In July, the Federal Trade Commission (FTC) announced that Facebook agreed to pay a $5 billion penalty, and establish a board-level privacy committee as well as a board nominating committee. However, no individuals were held personally accountable, said CalSTRS.

“Despite repeated promises to its billions of users worldwide that they could control how their personal information is shared, Facebook undermined consumers’ choices,” FTC Chairman Joe Simons said in a statement at the time. “The relief is designed not only to punish future violations but, more importantly, to change Facebook’s entire privacy culture to decrease the likelihood of continued violations.”

And in August, the Fireman’s Retirement System of St. Louis and retail investor Karen Sbriglio jointly filed an amended derivative complaint in the Delaware Court of Chancery against Zuckerberg, other Facebook leaders, and Facebook’s auditor PricewaterhouseCoopers. 

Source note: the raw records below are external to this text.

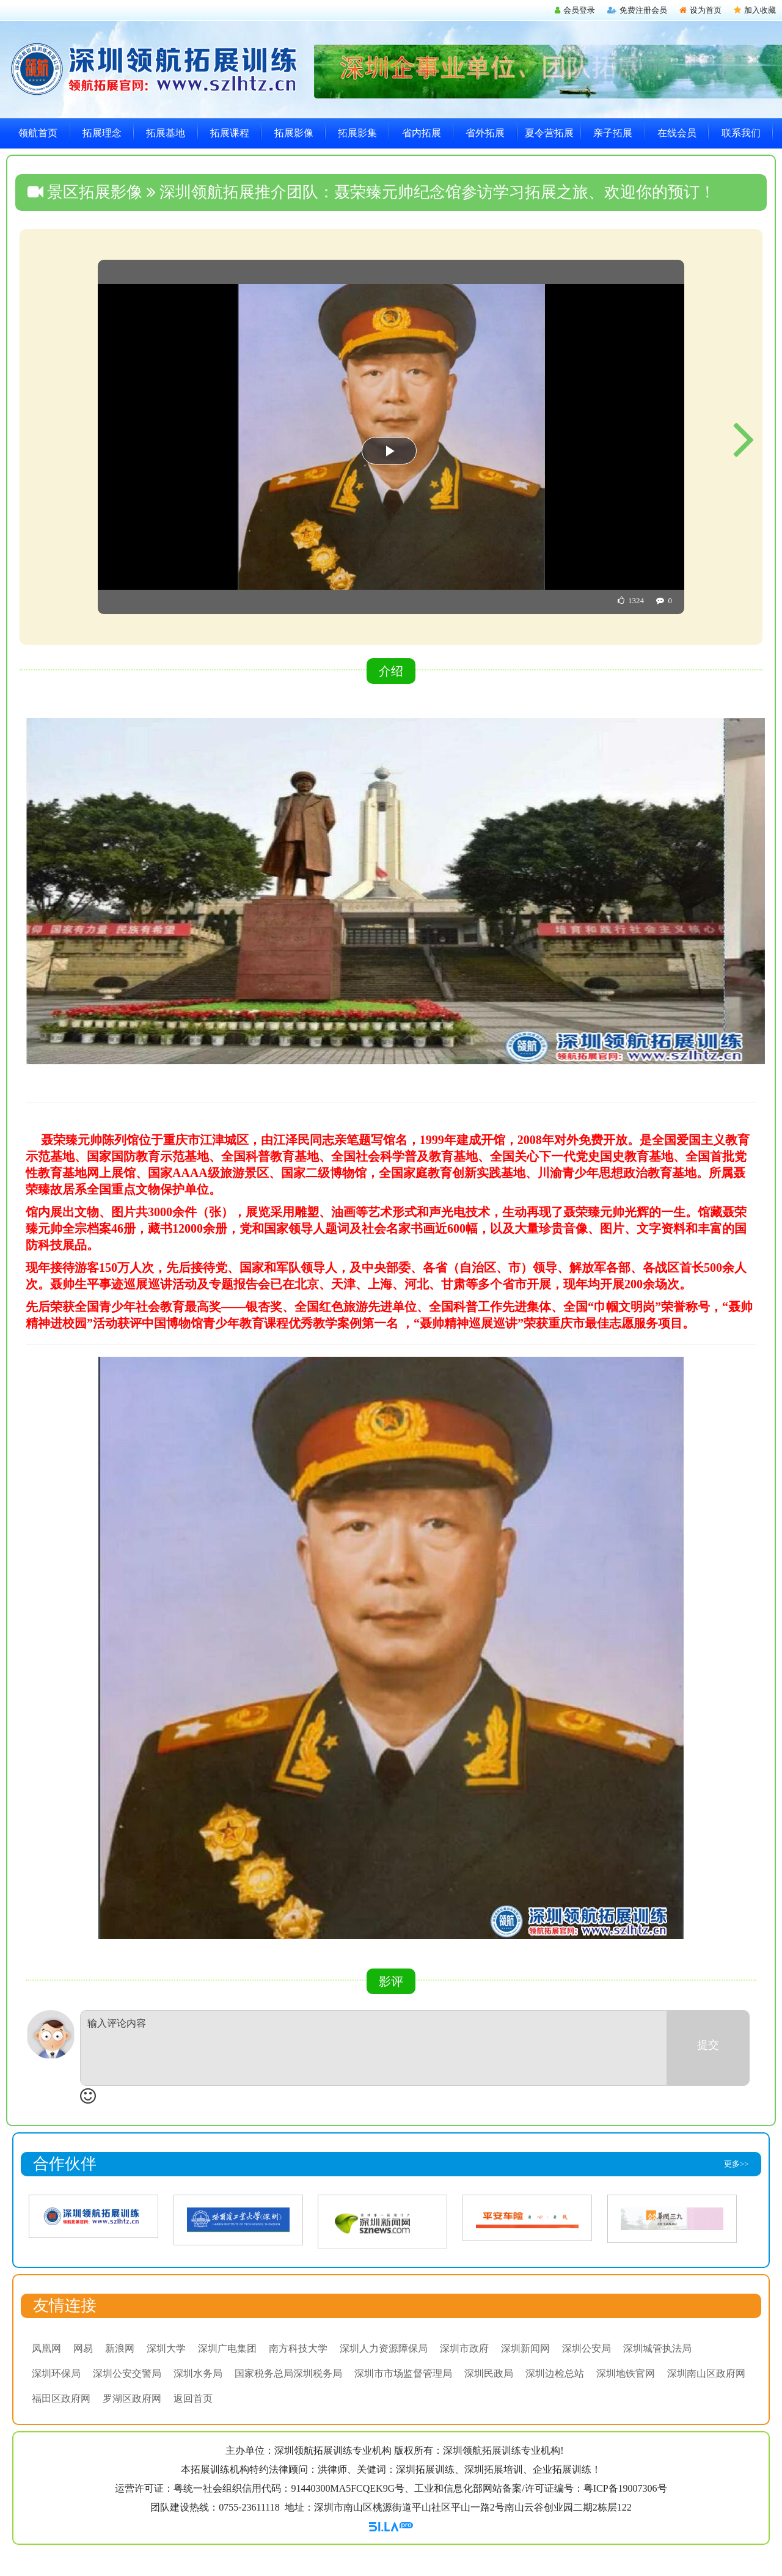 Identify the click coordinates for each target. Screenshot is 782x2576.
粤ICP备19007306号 (625, 2488)
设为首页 (700, 10)
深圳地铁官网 (625, 2373)
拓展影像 (293, 133)
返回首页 (193, 2398)
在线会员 (676, 133)
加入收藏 (755, 10)
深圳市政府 (464, 2348)
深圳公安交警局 (127, 2373)
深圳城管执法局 (657, 2348)
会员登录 (575, 10)
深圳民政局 (488, 2373)
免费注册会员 (637, 10)
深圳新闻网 (525, 2348)
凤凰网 (46, 2348)
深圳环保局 (56, 2373)
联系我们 (741, 133)
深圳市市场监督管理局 (403, 2373)
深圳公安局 (586, 2348)
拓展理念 (102, 133)
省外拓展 (485, 133)
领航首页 (37, 133)
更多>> (736, 2163)
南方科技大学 (298, 2348)
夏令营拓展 (549, 133)
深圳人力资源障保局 (384, 2348)
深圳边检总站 (554, 2373)
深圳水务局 (198, 2373)
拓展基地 (165, 133)
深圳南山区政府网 (706, 2373)
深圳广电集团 (227, 2348)
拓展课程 (229, 133)
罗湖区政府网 (132, 2398)
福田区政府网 (61, 2398)
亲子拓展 (612, 133)
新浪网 (119, 2348)
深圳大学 (166, 2348)
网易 (83, 2348)
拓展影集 (357, 133)
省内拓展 (421, 133)
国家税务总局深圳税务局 (288, 2373)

“The settlement in FTC v. Facebook Inc. represents a first step, but more is needed,” said Kirsty Jenkinson, director of CalSTRS’s sustainable investment and stewardship strategies. “We are sending a message to all large corporations that good governance is good for business, and we expect that of any corporation within which we invest.”

CalSTRS has retained Kaplan Fox and Kilsheimer LLP as its counsel in the litigation.